A.$ \sim 1.8 \times {10^{ - 13}}$
B.$ \sim 1.3 \times {10^{ - 12}}$
C.$ \sim 6 \times {10^{ - 10}}$
D.$ \sim 5.2 \times {10^{12}}$

Answer 1

Hint: Given that the electrons are revolving and are to be removed, it is to be noted that the process of the addition or removal of electrons is known as ionization. The atom or the molecule will acquire a positive or a negative charge on the addition or removal of electrons.

Complete answer:
Step I:
Given that the charge on each copper atom is$n = 29$
Number of electron in each copper atom $e = 4 \times {10^{23}}$
Total charge is given by
$q = n \times e$
Substituting the values, of n and e and evaluating total charge,
$q = 29 \times 4 \times {10^{23}} = 1160 \times {10^{23}}$
Step II:
The ball is to be given a charge of $ + 9.6\mu C$
Or $9.6 \times {10^{ - 6}}C$
Step III:
Charge on one electron$ = 1.6 \times {10^{ - 19}}C$
Total number of electrons in $9.6\mu C = \dfrac{{9.6}}{{1.6 \times {{10}^{ - 19}}}}$
$ = 6 \times {10^{19}}$
Step IV:
Required fraction of electrons that are to be removed to get required charge $ = \dfrac{{6 \times {{10}^{19}}}}{{1160 \times {{10}^{23}}}}$
or \[ = 5.17 \times {10^{12}} \sim 5.2 \times {10^{12}}\]
Step V:
The number of electrons that are to be removed to give the ball a charge of $ + 9.6\mu C \sim 5.2 \times {10^{12}}$

Therefore, Option D is the right answer.

Note:
It is to be noted that in order to add or remove an electron from an atom to give the required charge, a particular minimum amount of energy is to be supplied to remove the electron that is most loosely bounded or is present in the outermost shell of the atom.
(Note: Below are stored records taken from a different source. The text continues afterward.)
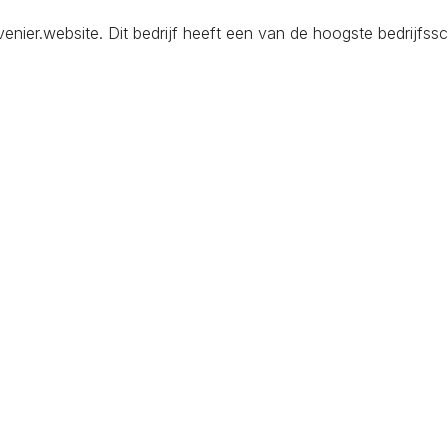
er.website. Dit bedrijf heeft een van de hoogste bedrijfssco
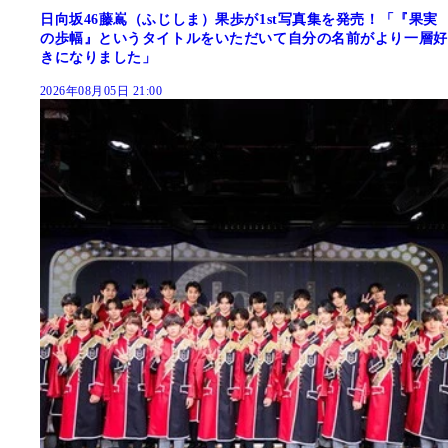
日向坂46藤嶌（ふじしま）果歩が1st写真集を発売！「『果実
の歩幅』というタイトルをいただいて自分の名前がより一層好
きになりました」
2026年08月05日 21:00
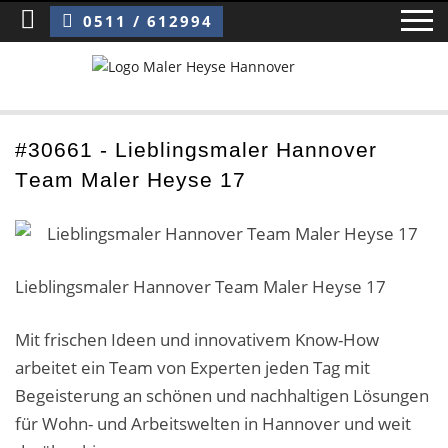
Sie sind hier:
Lieblingsmaler Hannover Team Maler Heyse 17
0511 / 612994
Home
#30661 - Lieblingsmaler Hannover
Team Maler Heyse 17
Blog
Über uns ›
Über uns
Lieblingsmaler Hannover Team Maler Heyse 17
Mitarbeiter / Das Team
Mit frischen Ideen und innovativem Know-How
arbeitet ein Team von Experten jeden Tag mit
Referenzen und Kundenbewertungen
Begeisterung an schönen und nachhaltigen Lösungen
Storytelling
für Wohn- und Arbeitswelten in Hannover und weit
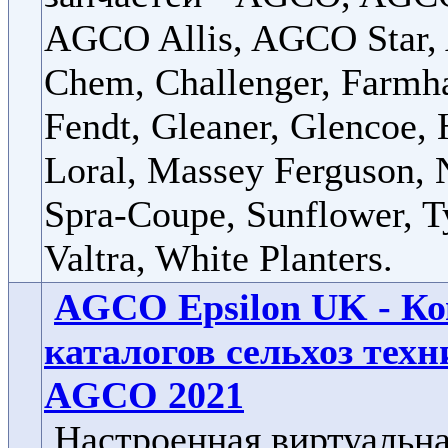
AGCO Allis, AGCO Star,
Chem, Challenger, Farmh
Fendt, Gleaner, Glencoe, 
Loral, Massey Ferguson, 
Spra-Coupe, Sunflower, T
Valtra, White Planters.
AGCO Epsilon UK - К
каталогов сельхоз тех
AGCO 2021
Настроенная виртуальн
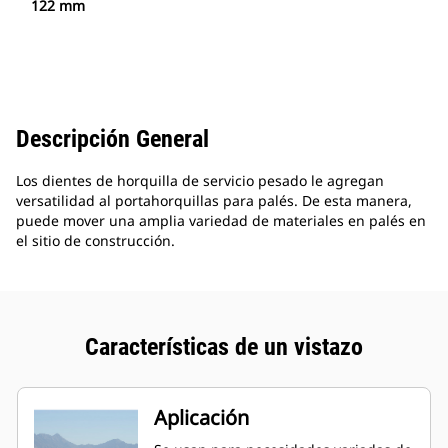
122 mm
Descripción General
Los dientes de horquilla de servicio pesado le agregan
versatilidad al portahorquillas para palés. De esta manera,
puede mover una amplia variedad de materiales en palés en
el sitio de construcción.
Características de un vistazo
Aplicación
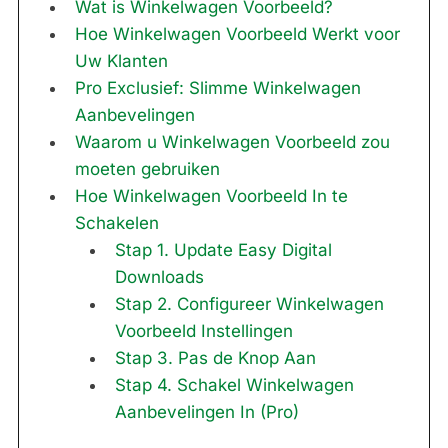
Wat is Winkelwagen Voorbeeld?
Hoe Winkelwagen Voorbeeld Werkt voor
Uw Klanten
Pro Exclusief: Slimme Winkelwagen
Aanbevelingen
Waarom u Winkelwagen Voorbeeld zou
moeten gebruiken
Hoe Winkelwagen Voorbeeld In te
Schakelen
Stap 1. Update Easy Digital
Downloads
Stap 2. Configureer Winkelwagen
Voorbeeld Instellingen
Stap 3. Pas de Knop Aan
Stap 4. Schakel Winkelwagen
Aanbevelingen In (Pro)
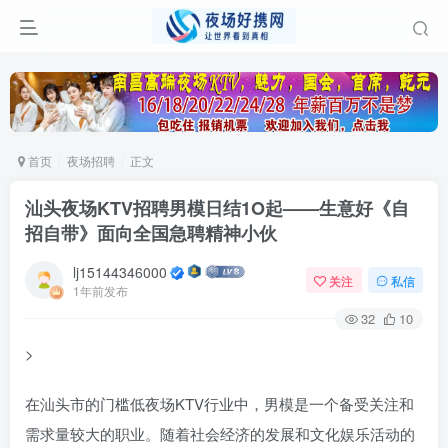
首页
夜场招聘
正文
汕头夜场KTV招聘男模日结1O起——生意好《自
招自带》面向全国急聘精神小伙
lj15144346000
关注
私信
1年前发布
32
10
>
在汕头市的门槛低夜场KTV行业中，男模是一个备受关注和
需求量较大的职业。随着社会经济的发展和文化娱乐活动的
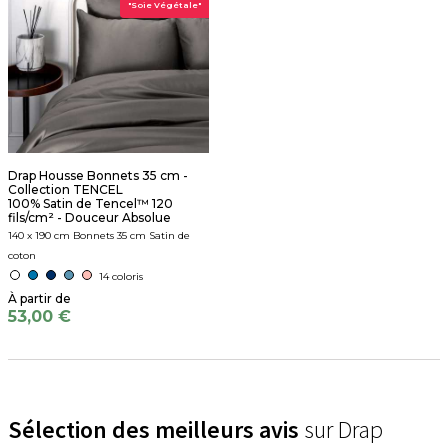
"Soie Végétale"
Drap Housse Bonnets 35 cm -
Collection TENCEL
100% Satin de Tencel™ 120
fils/cm² - Douceur Absolue
140 x 190 cm Bonnets 35 cm Satin de
coton
14 coloris
53,00 €
Sélection des meilleurs avis
sur Drap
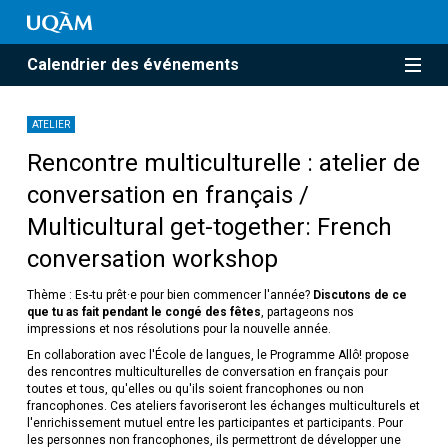
Calendrier des événements
ATELIER
Rencontre multiculturelle : atelier de
conversation en français /
Multicultural get-together: French
conversation workshop
Thème : Es-tu prêt·e pour bien commencer l'année?
Discutons de ce
que tu as fait pendant le congé des fêtes
, partageons nos
impressions et nos résolutions pour la nouvelle année.
En collaboration avec l'École de langues, le Programme Allô! propose
des rencontres multiculturelles de conversation en français pour
toutes et tous, qu'elles ou qu'ils soient francophones ou non
francophones. Ces ateliers favoriseront les échanges multiculturels et
l'enrichissement mutuel entre les participantes et participants. Pour
les personnes non francophones, ils permettront de développer une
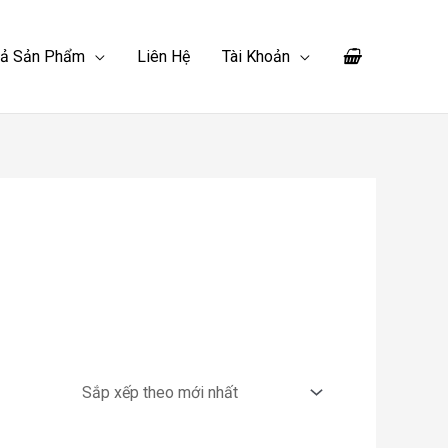
Cả Sản Phẩm
Liên Hệ
Tài Khoản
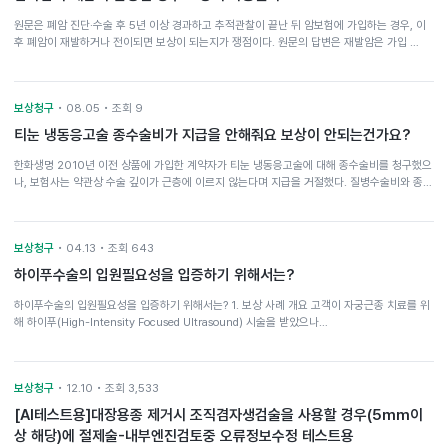
원문은 폐암 진단·수술 후 5년 이상 경과하고 추적관찰이 끝난 뒤 암보험에 가입하는 경우, 이
후 폐암이 재발하거나 전이되면 보상이 되는지가 쟁점이다. 원문의 답변은 재발암은 가입 …
보상청구
• 08.05 • 조회 9
티눈 냉동응고술 종수술비가 지급을 안해줘요 보상이 안되는건가요?
한화생명 2010년 이전 상품에 가입한 계약자가 티눈 냉동응고술에 대해 종수술비를 청구했으
나, 보험사는 약관상 수술 깊이가 근층에 이르지 않는다며 지급을 거절했다. 질병수술비와 종…
보상청구
• 04.13 • 조회 643
하이푸수술의 입원필요성을 입증하기 위해서는?
하이푸수술의 입원필요성을 입증하기 위해서는? 1. 보상 사례 개요 고객이 자궁근종 치료를 위
해 하이푸(High-Intensity Focused Ultrasound) 시술을 받았으나…
보상청구
• 12.10 • 조회 3,533
[AI테스트용]대장용종 제거시 조직겸자생검술을 사용할 경우(5mm이
상 해당)에 절제술-내부엔진검토중 오류정보수정 테스트용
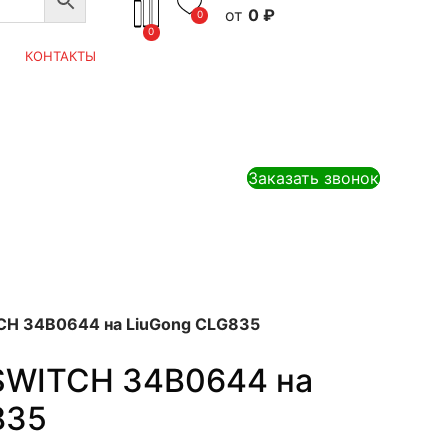
0
₽
0
0
КОНТАКТЫ
Заказать звонок
CH 34B0644 на LiuGong CLG835
SWITCH 34B0644 на
835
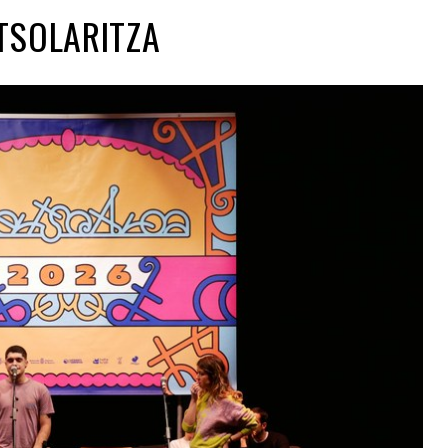
TSOLARITZA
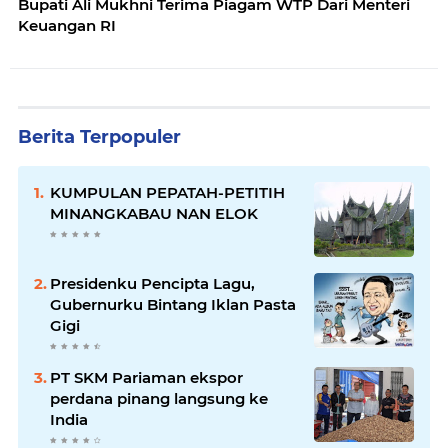
Bupati Ali Mukhni Terima Piagam WTP Dari Menteri
Keuangan RI
Berita Terpopuler
KUMPULAN PEPATAH-PETITIH
MINANGKABAU NAN ELOK
Presidenku Pencipta Lagu,
Gubernurku Bintang Iklan Pasta
Gigi
PT SKM Pariaman ekspor
perdana pinang langsung ke
India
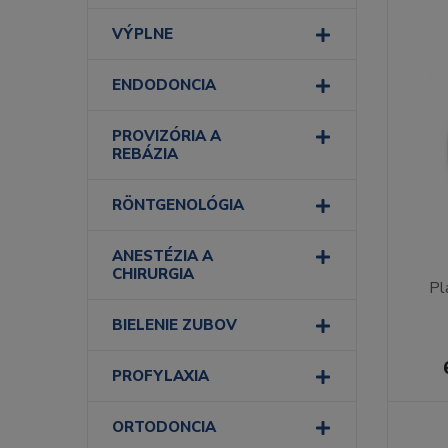
VÝPLNE
ENDODONCIA
PROVIZÓRIA A
REBÁZIA
RÖNTGENOLÓGIA
ANESTÉZIA A
CHIRURGIA
Pl
BIELENIE ZUBOV
PROFYLAXIA
ORTODONCIA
This energy is called ionization energy. After gaining or losing an electron, the atom becomes an ion. If the size of the atom is greater due to the presence of more shells, the outermost electrons are held less tightly by the nucleus and will be easy to remove. The ionization energy will be less in this case.